START PROVIDED ENTRIES

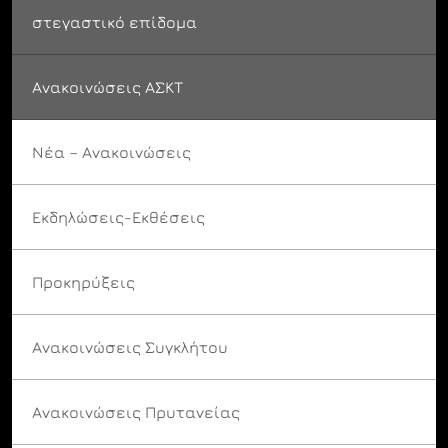
στεγαστικό επίδομα
Ανακοινώσεις ΑΣΚΤ
Νέα – Ανακοινώσεις
Εκδηλώσεις-Εκθέσεις
Προκηρύξεις
Ανακοινώσεις Συγκλήτου
Ανακοινώσεις Πρυτανείας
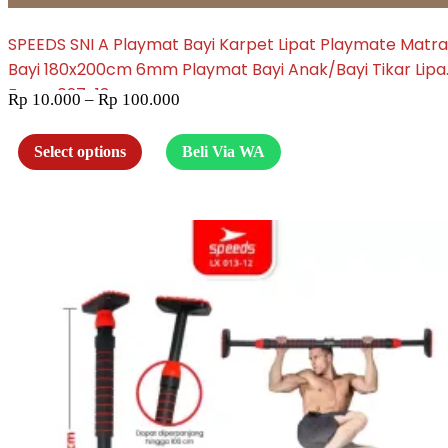
SPEEDS SNI A Playmat Bayi Karpet Lipat Playmate Matra
Bayi 180x200cm 6mm Playmat Bayi Anak/Bayi Tikar Lipa
Foam 027-13
Rp
10.000
–
Rp
100.000
Select options
Beli Via WA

END PROVIDED ENTRIES

TRY IT - The copy starts at the line holding "Εκδηλώσεις-Εκθέσεις" and ends at the last line of the records above. Transcribe those lines exactly, pictures excluded.

SOLUTION FOR THIS PROBLEM -
Εκδηλώσεις-Εκθέσεις
Προκηρύξεις
Ανακοινώσεις Συγκλήτου
Ανακοινώσεις Πρυτανείας
SPEEDS SNI A Playmat Bayi Karpet Lipat Playmate Matra
Bayi 180x200cm 6mm Playmat Bayi Anak/Bayi Tikar Lipa
Foam 027-13
Rp
10.000
–
Rp
100.000
Select options
Beli Via WA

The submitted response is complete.